Growing up, I was always a foot shorter and roughly 20 pounds lighter than my age group, and my coordination was not exactly stellar.
As a result of all this, sports analogies can go right over my head. These days I rarely watch sports events on television, and I definitely haven’t ever had a fantasy sports team. Yet as I thought about this column and the Membership Issue, I couldn’t suppress the urge to compare our organization, the OAN, to a sports team. We know that getting together, sticking together and working toward common goals will get us more wins than doing things on our own.
As a player and coach, Phil Jackson has more NBA championship rings than fingers to put them on. He coached the Chicago Bulls as they shattered my childhood dream of a Portland Trail Blazer championship in 1992. One quote of his that certainly applies to teamwork and to a great extent membership in our association is, “The strength of the team is each individual member. The strength of each member is the team.”
That proved true when Jackson won two championships as a player with the New York Knicks in the 1970s, and as an 11-time championship coach with the Los Angeles Lakers and Chicago Bulls. And it’s been true for Oregon nurseries ever since we formed our association in 1933, which was 85 years ago.
Then and now, the power of being part of a collective and well-organized group gives us a stronger and clearer voice. While this was important in the association’s very beginning, it is especially critical today. We’re facing more complex challenges when it comes to marketing, government regulations, politics, pest and disease control and labor supply.
Because the members are the association, it should come as no surprise that the association has evolved to address member needs. These days we market ourselves and our products with the Nursery Guide and NurseryGuide.com. We host the West Coast’s largest trade show at Farwest every August. We tell our story and provide indispensable business and grower knowledge through our publications, including Digger and online Member Update.
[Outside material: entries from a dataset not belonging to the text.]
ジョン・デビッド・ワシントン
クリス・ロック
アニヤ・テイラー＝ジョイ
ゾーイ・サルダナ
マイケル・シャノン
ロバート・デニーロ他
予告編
We host state and federal representatives on our farms and show them firsthand what we do and how they can help us do it better. We help fund research projects that affect our industry. We do our jobs whether that’s growing plants, selling containers or building greenhouses while a trusting set of eyes watches every move in the capitol for us making sure our interests are understood.
We do all this together.
Individually, I couldn’t begin to reach the market that our show and publications reach. I couldn’t get a U.S. senator or representatives’s lowest ranking staffer to come onto the farm, as the OAN did when U.S. Rep. Suzanne Bonamici recently visited several nurseries. The research on pests and diseases, as well as new plant varieties, keeps our business strong and on the proactive side of things. I couldn’t fund or direct that research on my own.
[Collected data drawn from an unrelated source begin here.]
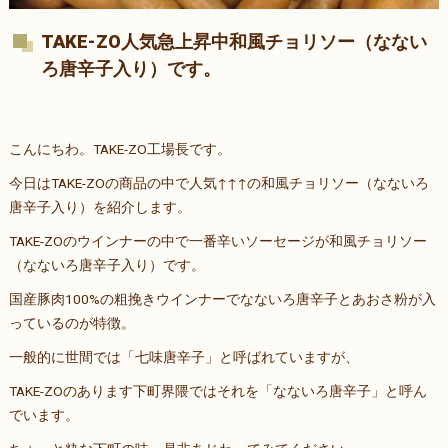
TAKE-ZO人気急上昇中和風チョリソー（なない
ろ唐辛子入り）です。
こんにちわ。TAKE-ZO工場長です。
今日はTAKE-ZOの商品の中で人気↑↑↑の和風チョリソー（なないろ
唐辛子入り）を紹介します。
TAKE-ZOのウインナーの中で一番辛いソーセージが和風チョリソー
（なないろ唐辛子入り）です。
国産豚肉100%の粗挽きウインナーでなないろ唐辛子とあおさ粉が入
っているのが特徴。
一般的に世間では「七味唐辛子」と呼ばれていますが、
TAKE-ZOのあります下町界隈ではそれを「なないろ唐辛子」と呼ん
でいます。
With all due respect for elected officials, I am grateful for every minute I don’t have to spend navigating the halls and chambers in Salem and Washington D.C.. I’d rather be out on my farm producing quality products for happy customers.
I can’t believe I am even attempting it but here’s my best sports analogy: Together we are more than a guy that can dunk. We are an active and dynamic force working together to get the ball to the right place at the right time. More often than not, we win — even if the opposition puts all its efforts into stopping the dunk.